This year marks the first time that Utrecht University students take part in the international Genetically Engineered Machine (iGEM) competition. We spoke to two of the team members: Kewin, third-year Bachelor’s student in Biology, and Leander, first-year Master’s student in Molecular and Cellular Life Sciences. The students do not only aim to win the competition, but also want to solve real world problems. “We are developing a simpler and cheaper way to detect pathogens in the blood,” explains Leander.
Student team takes part in iGEM competition
Utrecht students aim for gold at synthetic biology competition
“iGEM is an international interdisciplinary synthetic biology competition,” Kewin explains. “More than 300 teams take part and compete by solving real world problems with synthetic biology.” The special part, he adds, is that the students do everything themselves, from arranging funding to communications and PR.
“Synthetic biology means designing new biological systems,” teammate Lishi explains. “This entails the genetic adjustment of microorganisms to give them a new or customised function. An example is the production of insulin for diabetic patients. Insulin for therapeutic use is derived from bacteria that are adapted to produce insulin. Earlier, insulin was recovered from pigs, horses and cows.”
Recognising DNA sequences
Leander: “We started in January by getting the team together, and we spent most of the spring brainstorming and organising funding.” The team first thought of an interesting technique and only after that came up with possible applications, he admits. “We realised that we can use cells to recognise DNA. And then we realised that we can use that to detect pathogens in the blood.” Detecting pathogen DNA in the blood allows for diagnosis of diseases. “Our method is simpler than current techniques. We use cells with synthetic receptors to bind the DNA, and then the cells amplify the signal. That may allow us to detect lower concentrations of pathogen DNA than other methods.”

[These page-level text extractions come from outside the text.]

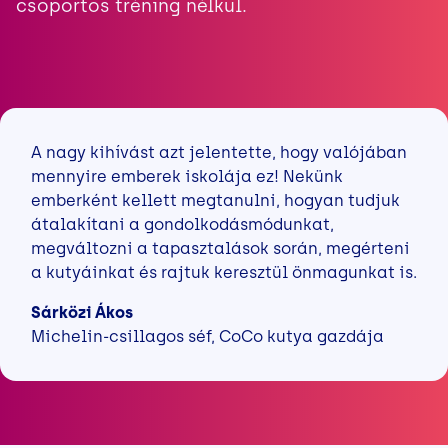
csoportos tréning nélkül.
A nagy kihívást azt jelentette, hogy valójában
mennyire emberek iskolája ez! Nekünk
emberként kellett megtanulni, hogyan tudjuk
átalakítani a gondolkodásmódunkat,
megváltozni a tapasztalások során, megérteni
a kutyáinkat és rajtuk keresztül önmagunkat is.
Sárközi Ákos
Michelin-csillagos séf, CoCo kutya gazdája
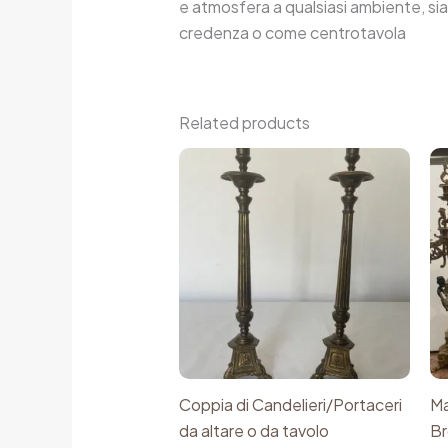
e atmosfera a qualsiasi ambiente, si
credenza o come centrotavola
Related products
Coppia di Candelieri/Portaceri
Ma
da altare o da tavolo
Br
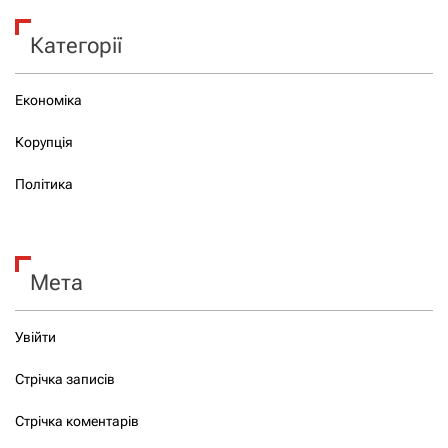
Категорії
Економіка
Корупція
Політика
Мета
Увійти
Стрічка записів
Стрічка коментарів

“Current methods often use a technique called PCR to amplify these signals,” Kewin explains, “which works well, but is not available everywhere.” Leander adds: “We are using human cells instead because they have no cell wall, which means that they are easier to use for our purposes. That makes our system simper and cheaper, and it means that we can adapt our system to make it suitable for use in third world countries.”

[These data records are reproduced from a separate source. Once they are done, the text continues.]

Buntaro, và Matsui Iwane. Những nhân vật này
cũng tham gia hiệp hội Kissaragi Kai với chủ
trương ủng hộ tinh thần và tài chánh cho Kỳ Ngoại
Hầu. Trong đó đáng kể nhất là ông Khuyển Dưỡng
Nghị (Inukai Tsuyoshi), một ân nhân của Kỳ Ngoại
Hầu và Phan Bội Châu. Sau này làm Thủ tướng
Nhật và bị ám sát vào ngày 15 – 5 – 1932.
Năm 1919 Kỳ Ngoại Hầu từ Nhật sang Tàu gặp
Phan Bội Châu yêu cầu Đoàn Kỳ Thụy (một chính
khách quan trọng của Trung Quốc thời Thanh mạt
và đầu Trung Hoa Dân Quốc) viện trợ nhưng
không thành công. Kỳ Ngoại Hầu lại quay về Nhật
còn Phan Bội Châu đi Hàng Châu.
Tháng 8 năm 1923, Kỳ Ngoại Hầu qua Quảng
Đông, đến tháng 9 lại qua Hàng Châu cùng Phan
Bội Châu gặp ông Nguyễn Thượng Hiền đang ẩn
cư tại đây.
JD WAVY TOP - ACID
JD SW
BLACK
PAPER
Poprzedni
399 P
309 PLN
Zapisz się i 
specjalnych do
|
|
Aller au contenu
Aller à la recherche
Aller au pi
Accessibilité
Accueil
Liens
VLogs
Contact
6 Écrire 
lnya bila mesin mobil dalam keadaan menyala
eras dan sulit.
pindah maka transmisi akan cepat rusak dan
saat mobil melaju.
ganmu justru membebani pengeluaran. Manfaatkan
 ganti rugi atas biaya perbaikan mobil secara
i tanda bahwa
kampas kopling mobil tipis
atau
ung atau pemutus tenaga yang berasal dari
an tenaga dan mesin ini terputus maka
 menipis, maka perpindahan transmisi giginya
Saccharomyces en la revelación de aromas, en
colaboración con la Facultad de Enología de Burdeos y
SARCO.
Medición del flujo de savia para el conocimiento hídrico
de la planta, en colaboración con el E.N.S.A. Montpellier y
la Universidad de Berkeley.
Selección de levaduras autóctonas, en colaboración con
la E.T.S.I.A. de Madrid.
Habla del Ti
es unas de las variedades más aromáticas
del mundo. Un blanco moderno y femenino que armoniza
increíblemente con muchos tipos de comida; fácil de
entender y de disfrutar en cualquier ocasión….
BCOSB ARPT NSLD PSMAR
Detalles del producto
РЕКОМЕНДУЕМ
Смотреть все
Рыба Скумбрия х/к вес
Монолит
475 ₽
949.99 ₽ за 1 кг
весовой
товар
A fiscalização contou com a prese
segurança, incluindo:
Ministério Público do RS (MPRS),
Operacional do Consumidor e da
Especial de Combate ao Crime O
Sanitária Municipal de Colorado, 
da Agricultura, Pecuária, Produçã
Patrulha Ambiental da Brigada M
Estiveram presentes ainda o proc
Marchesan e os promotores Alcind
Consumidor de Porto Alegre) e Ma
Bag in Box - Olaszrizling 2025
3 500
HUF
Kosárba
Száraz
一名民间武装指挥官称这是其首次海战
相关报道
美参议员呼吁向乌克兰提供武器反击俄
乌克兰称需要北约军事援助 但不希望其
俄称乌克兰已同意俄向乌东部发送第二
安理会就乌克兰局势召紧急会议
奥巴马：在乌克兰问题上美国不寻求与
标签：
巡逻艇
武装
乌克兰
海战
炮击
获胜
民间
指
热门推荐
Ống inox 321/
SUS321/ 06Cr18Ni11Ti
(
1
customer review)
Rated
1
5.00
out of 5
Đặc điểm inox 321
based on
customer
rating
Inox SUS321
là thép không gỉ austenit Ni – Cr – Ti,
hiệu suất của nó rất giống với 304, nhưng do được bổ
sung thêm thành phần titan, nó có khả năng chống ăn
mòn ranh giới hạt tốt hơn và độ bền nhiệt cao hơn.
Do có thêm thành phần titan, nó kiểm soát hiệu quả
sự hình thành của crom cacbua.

A few other universities in the Netherlands have taken part in the iGEM competition before, but Utrecht is making its iGEM debut in 2017. “It’s funny,” says Kewin. “There were actually two students who came up with the idea, at the same time Niels Geijssen from the Hubrecht Institute was already working with another team to organise funding. We all met up and then merged to one team. Now, we have fifteen members from life sciences, biology, pharmacy, and biomedical sciences.”

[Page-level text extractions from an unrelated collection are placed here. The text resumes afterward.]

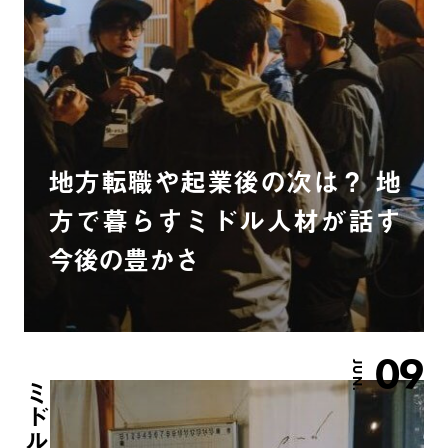
地方転職や起業後の次は？ 地
方で暮らすミドル人材が話す
今後の豊かさ
09
JUN.
ミドル人材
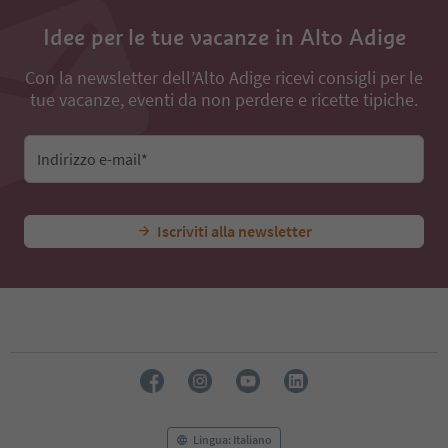
Idee per le tue vacanze in Alto Adige
Con la newsletter dell’Alto Adige ricevi consigli per le
tue vacanze, eventi da non perdere e ricette tipiche.
Indirizzo e-mail*
Iscriviti alla newsletter
Lingua: Italiano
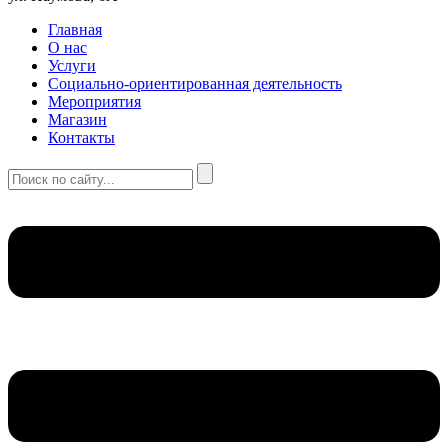
Главная
О нас
Услуги
Социально-ориентированная деятельность
Мероприятия
Магазин
Контакты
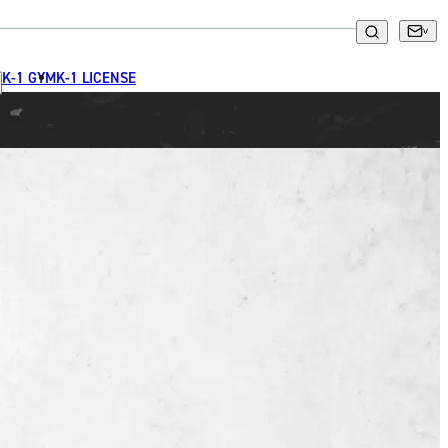
K-1 GYM
K-1 LICENSE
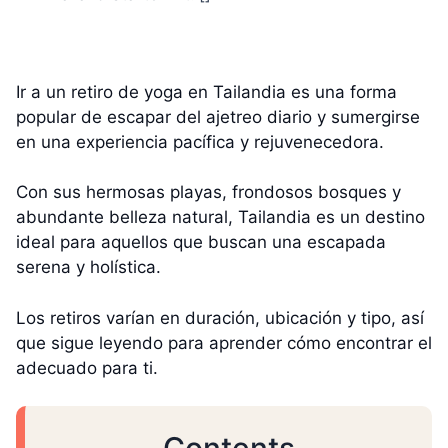
Ir a un retiro de yoga en Tailandia es una forma
popular de escapar del ajetreo diario y sumergirse
en una experiencia pacífica y rejuvenecedora.
Con sus hermosas playas, frondosos bosques y
abundante belleza natural, Tailandia es un destino
ideal para aquellos que buscan una escapada
serena y holística.
Los retiros varían en duración, ubicación y tipo, así
que sigue leyendo para aprender cómo encontrar el
adecuado para ti.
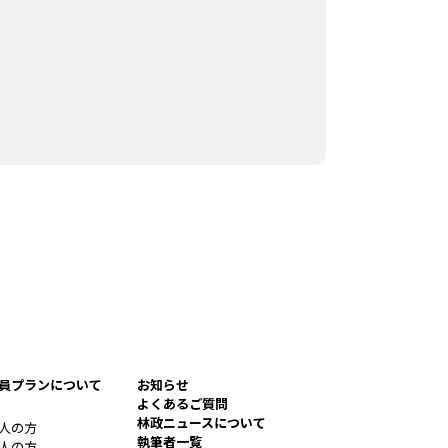
員プランについて
お知らせ
よくあるご質問
林政ニュースについて
人の方
執筆者一覧
人の方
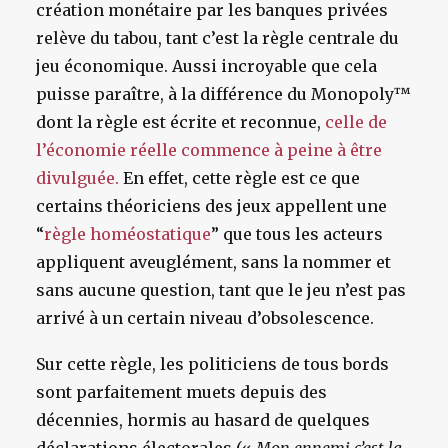
création monétaire par les banques privées
relève du tabou, tant c’est la règle centrale du
jeu économique. Aussi incroyable que cela
puisse paraître, à la différence du Monopoly™
dont la règle est écrite et reconnue,
celle de
l’économie réelle commence à peine à être
divulguée.
En effet, cette règle est ce que
certains théoriciens des jeux appellent une
“
règle homéostatique
” que tous les acteurs
appliquent aveuglément, sans la nommer et
sans aucune question, tant que le jeu n’est pas
arrivé à un certain niveau d’obsolescence.
Sur cette règle, les politiciens de tous bords
sont parfaitement muets depuis des
décennies, hormis au hasard de quelques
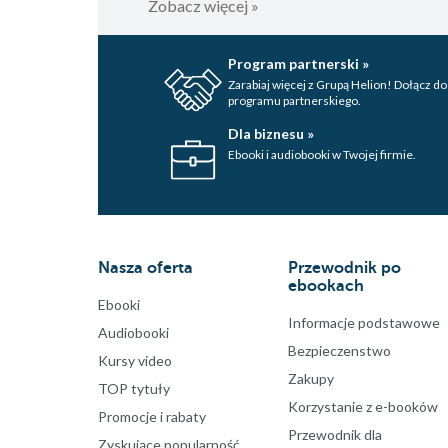
Zobacz więcej »
Program partnerski »
Zarabiaj więcej z Grupą Helion! Dołącz do
programu partnerskiego.
Dla biznesu »
Ebooki i audiobooki w Twojej firmie.
Nasza oferta
Przewodnik po
ebookach
Ebooki
Informacje podstawowe
Audiobooki
Bezpieczenstwo
Kursy video
Zakupy
TOP tytuły
Korzystanie z e-booków
Promocje i rabaty
Przewodnik dla
Zyskujące popularność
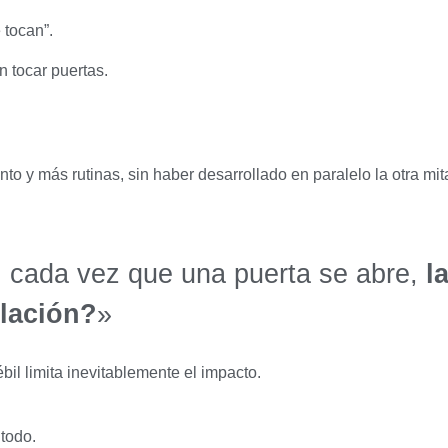
 tocan”.
n tocar puertas.
y más rutinas, sin haber desarrollado en paralelo la otra mit
, cada vez que una puerta se abre,
l
elación?
»
bil limita inevitablemente el impacto.
 todo.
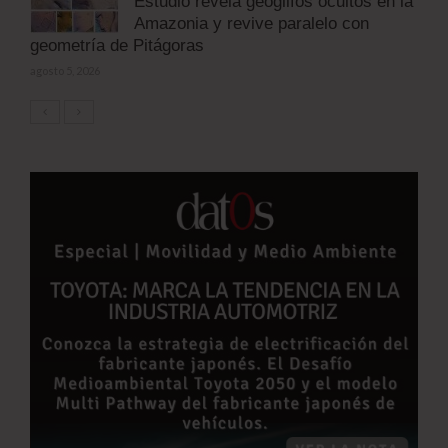
Estudio revela geoglifos ocultos en la
Amazonia y revive paralelo con
geometría de Pitágoras
agosto 5, 2026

The iGEM competition ends with a giant jamboree in Boston in November, which the whole team will attend. There are medals and awards to be won in several categories. The awards are in competition with other teams, but the medals are given to all teams that meet certain requirements. The team is optimistic about their chances. “We will give an oral presentation and present a poster,” Leander says. “We aim to at least get nominated for a Best Model award, we should have a good shot at that. And we have interviewed so many people that we should already meet the requirements for a gold medal in human practices.”